Girls were having fun elsewhere, as well. Diane Paulus and Pam MacKinnon both won for directing — marking a rare time two women have nabbed directing Tonys in the same year.

Paulus won her first Tony for directing the high-energy revival of the musical “Pippin,” which also earned its star Patina Miller a best leading actress award.

MacKinnon won for directing the play “Who’s Afraid of Virginia Woolf?” a year after earning her first nomination for helming “Clybourne Park.”

Her revival of Edward Albee’s story of marital strife won the best play revival and earned Tracy Letts his first acting Tony, an upset beating of Tom Hanks.

“The greatest job on Earth. We are the ones who say it to their faces, and we have a unique responsibility,” Letts said.

Andrea Martin, 66, won as featured actress in a musical.
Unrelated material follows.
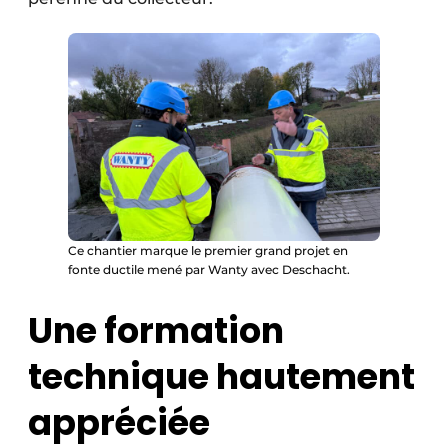
Ce chantier marque le premier grand projet en
fonte ductile mené par Wanty avec Deschacht.
Une formation
technique hautement
appréciée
Playing Pippin’s grandmother, she sings the music-hall favorite “No Time at All” and stuns audiences nightly by performing stunts that would make a woman a fraction of her age blanch.

Courtney B. Vance won for best featured actor in a play for portraying a newspaper editor opposite Hanks in “Lucky Guy.”
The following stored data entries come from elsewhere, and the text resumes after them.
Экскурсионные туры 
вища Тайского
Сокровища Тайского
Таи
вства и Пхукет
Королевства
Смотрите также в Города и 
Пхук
Judith Light won her second featured actress in a play Tony in two years, cementing the former star of TV’s “One Life to Live” and “Who’s the Boss?” as a Broadway luminary.

She followed up her win last year as a wise-cracking alcoholic aunt in “Other Desert Cities” with the role of a wry mother in “The Assembled Parties.”

Cicely Tyson, 88, won best leading actress in a play for the revival of “The Trip to Bountiful.” It was the actress’ first time back on Broadway in three decades.